Remember the “Where’s Waldo?” books, challenging kids to find the not-so-subtly dressed namesake in the midst of an equally colorful and crowded setting? Oddly enough, I was thinking about them last week while talking to my students about the coverage of international news.
What do Waldo and foreign news coverage have in common? It could be that although neither Waldo nor the events and people of the world are easy to find at times, they are both there if we take a little time looking for them.
The traditional lament is that the nation’s news media have cut back drastically on the coverage of international news. That is an accurate statement. There are fewer eyes on the world from the likes of the network news companies and newspapers like The Chicago Tribune, which collapsed all their foreign bureaus and let their sister paper The Los Angeles Times staff them instead. Of course the LA Times is also cutting back, too, as are all newspapers around the country.
The reason, however, is not that journalists don’t believe the world is a pretty good story. In this age of globalization, it is more a story than it ever has been. The problem is that the media exist in the same market-driven economy as every other business. So they will turn their attention to the places and stories that interest readers and viewers.
Local news comes first
And Americans are more interested in America than anywhere else. The international media scholar Jaap vanGinneken writes about the unwritten rule of news priorities in America when he posits that 10,000 deaths on another continent equals 1,000 deaths in another country, equals 100 deaths in another state, equals ten deaths in the capital city, equals one celebrity.
That’s a little paraphrased, but you get the idea. As John Cougar Mellencamp sang, “Ain’t That America?”

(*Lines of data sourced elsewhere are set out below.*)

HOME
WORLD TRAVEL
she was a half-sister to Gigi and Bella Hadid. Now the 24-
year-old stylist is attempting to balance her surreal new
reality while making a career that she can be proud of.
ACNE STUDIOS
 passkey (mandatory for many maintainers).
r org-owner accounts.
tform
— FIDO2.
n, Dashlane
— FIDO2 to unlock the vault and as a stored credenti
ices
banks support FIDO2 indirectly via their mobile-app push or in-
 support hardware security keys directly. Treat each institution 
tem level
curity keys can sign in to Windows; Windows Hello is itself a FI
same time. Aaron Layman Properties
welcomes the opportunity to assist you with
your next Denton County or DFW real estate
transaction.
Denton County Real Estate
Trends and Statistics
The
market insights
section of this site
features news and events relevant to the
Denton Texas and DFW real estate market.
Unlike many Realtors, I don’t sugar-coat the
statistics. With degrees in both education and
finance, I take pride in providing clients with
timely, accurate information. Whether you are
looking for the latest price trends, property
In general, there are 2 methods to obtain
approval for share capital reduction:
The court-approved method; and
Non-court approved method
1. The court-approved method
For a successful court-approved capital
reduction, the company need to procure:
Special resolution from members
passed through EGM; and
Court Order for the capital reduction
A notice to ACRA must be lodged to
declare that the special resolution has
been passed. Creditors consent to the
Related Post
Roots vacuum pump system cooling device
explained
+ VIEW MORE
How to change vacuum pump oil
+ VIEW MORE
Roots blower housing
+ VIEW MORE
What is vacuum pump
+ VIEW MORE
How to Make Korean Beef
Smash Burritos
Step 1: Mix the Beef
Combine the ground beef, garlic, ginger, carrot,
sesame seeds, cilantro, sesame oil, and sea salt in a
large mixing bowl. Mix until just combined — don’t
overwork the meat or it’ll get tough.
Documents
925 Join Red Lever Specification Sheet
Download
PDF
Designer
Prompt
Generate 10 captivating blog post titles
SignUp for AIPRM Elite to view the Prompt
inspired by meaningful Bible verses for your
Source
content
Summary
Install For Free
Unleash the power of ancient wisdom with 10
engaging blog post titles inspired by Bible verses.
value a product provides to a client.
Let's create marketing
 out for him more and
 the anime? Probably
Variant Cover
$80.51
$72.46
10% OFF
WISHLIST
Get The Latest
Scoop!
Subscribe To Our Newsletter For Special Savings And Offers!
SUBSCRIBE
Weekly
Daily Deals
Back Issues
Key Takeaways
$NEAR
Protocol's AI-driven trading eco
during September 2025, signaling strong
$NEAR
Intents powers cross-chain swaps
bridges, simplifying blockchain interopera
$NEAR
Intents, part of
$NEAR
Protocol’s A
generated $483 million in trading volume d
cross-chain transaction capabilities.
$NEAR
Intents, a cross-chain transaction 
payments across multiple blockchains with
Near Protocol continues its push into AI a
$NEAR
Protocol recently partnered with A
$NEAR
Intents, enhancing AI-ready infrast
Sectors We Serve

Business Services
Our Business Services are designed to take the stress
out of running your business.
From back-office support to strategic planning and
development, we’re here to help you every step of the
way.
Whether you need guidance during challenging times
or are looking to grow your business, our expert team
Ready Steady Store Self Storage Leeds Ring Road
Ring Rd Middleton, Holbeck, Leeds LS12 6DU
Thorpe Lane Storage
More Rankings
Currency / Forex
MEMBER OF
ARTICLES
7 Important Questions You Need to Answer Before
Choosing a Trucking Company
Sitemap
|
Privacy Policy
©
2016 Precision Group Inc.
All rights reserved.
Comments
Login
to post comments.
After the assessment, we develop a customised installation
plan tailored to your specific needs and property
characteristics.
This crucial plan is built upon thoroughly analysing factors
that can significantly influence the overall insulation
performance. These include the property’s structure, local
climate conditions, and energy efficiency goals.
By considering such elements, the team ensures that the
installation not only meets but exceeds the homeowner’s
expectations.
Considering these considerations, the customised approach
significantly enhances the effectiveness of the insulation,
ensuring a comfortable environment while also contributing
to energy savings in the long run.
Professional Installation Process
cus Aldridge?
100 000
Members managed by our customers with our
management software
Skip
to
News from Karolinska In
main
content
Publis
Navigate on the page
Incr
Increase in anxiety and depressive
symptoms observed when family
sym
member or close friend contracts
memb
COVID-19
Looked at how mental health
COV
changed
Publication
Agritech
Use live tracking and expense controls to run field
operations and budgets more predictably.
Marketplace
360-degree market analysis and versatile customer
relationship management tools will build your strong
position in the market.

Yet there is another side, or I should say sides, of this debate on cutbacks of international news coverage. You could make a strong case that the only cutbacks are in those media we’ve traditionally looked to for world news. In case you haven’t noticed, there are a few other windows to the world and these portals have been mushrooming. Like the following:
* The World Wide Web. Remember it? That’s the portal that features a lot more than Words With Friends and Facebook. Hard to believe, but true. Did you know there is even one site, sponsored by the Newseum in Washington D.C. that allows you to scroll through today’s front pages of 626 newspapers from 60 countries around the world? And did you know you can find virtually any newspaper in the world simply by going to a listing like onlinenewspapers.com and clicking on the paper you want, some of which have English translations available?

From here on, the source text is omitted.